In questo contesto riveste un ruolo importante il rapporto con parenti, amici e conoscenti, che chiedono spesso alla coppia quando avrà dei figli. I pazienti dovrebbero essere aiutati a decidere liberamente se condividere questa esperienza con altre persone, valutando pro e contro.
La pressione socio-familiare può indurre i pazienti ad isolarsi, anche da altre coppie che hanno avuto figli, e che rimarcano inconsapevolmente la loro incapacità di averli. Evitando i contatti sociali, l’unico appoggio viene ricercato all’interno della coppia stessa, generando maggiore tensione in una situazione in cui entrambi hanno bisogno di sostegno.
È importante che i pazienti possano avvalersi di un supporto esterno per raggiungere l’equilibrio emozionale adeguato, utile ad affrontare i problemi di infertilità e ad interagire con l’ambiente circostante. Il sostegno psicologico dovrebbe intensificarsi nel periodo di attesa del risultato del test di gravidanza, proprio quando le pazienti provano sentimenti alterni di paura, speranza e felicità. In questa fase si rende anche necessario parlare apertamente della possibilità di un eventuale esito negativo al termine del trattamento.

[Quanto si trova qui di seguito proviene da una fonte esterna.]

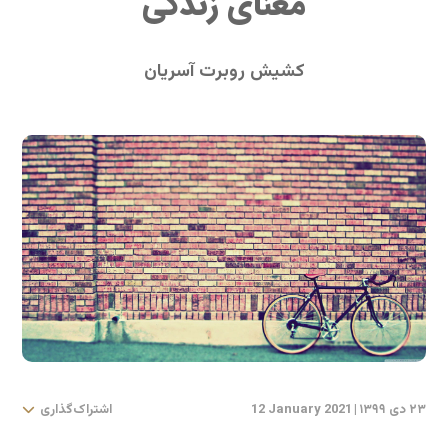
معنای زندگی
کشیش روبرت آسریان
۲۳ دی ۱۳۹۹
|
12 January 2021
اشتراک‌گذاری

La mancata gravidanza rappresenta infatti uno dei momenti più difficili di tutto il processo, in cui si percepisce l’assenza di una ricompensa per gli sforzi effettuati. Affidandosi alle tecniche di riproduzione assistita il sentimento di perdita legato all’infertilità si può ripresentare se non si ottiene la gravidanza e con esso riaffiorano il dolore, la frustrazione, la paura e il fallimento.
È importante valutare le possibili alternative alla procreazione, come l’adozione o vivere senza figli, approfondendo i propri vissuti di accettazione o di rifiuto in merito alla mancata genitorialità.
Può essere di grande aiuto cercare di valorizzare quello che già si possiede (amici, relazione, progetti, interessi), cercando di non centrare la propria vita su ciò che non si ha.
Intraprendere il percorso dei trattamenti di riproduzione assistita, e di ovodonazione in particolare, può essere molto faticoso dal punto di vista emotivo, personale e relazionale. Un adeguato sostegno psicologico, orientato a contenere dubbi, sofferenze e timori, può essere di considerevole aiuto nell’affrontare questo processo con la dovuta serenità.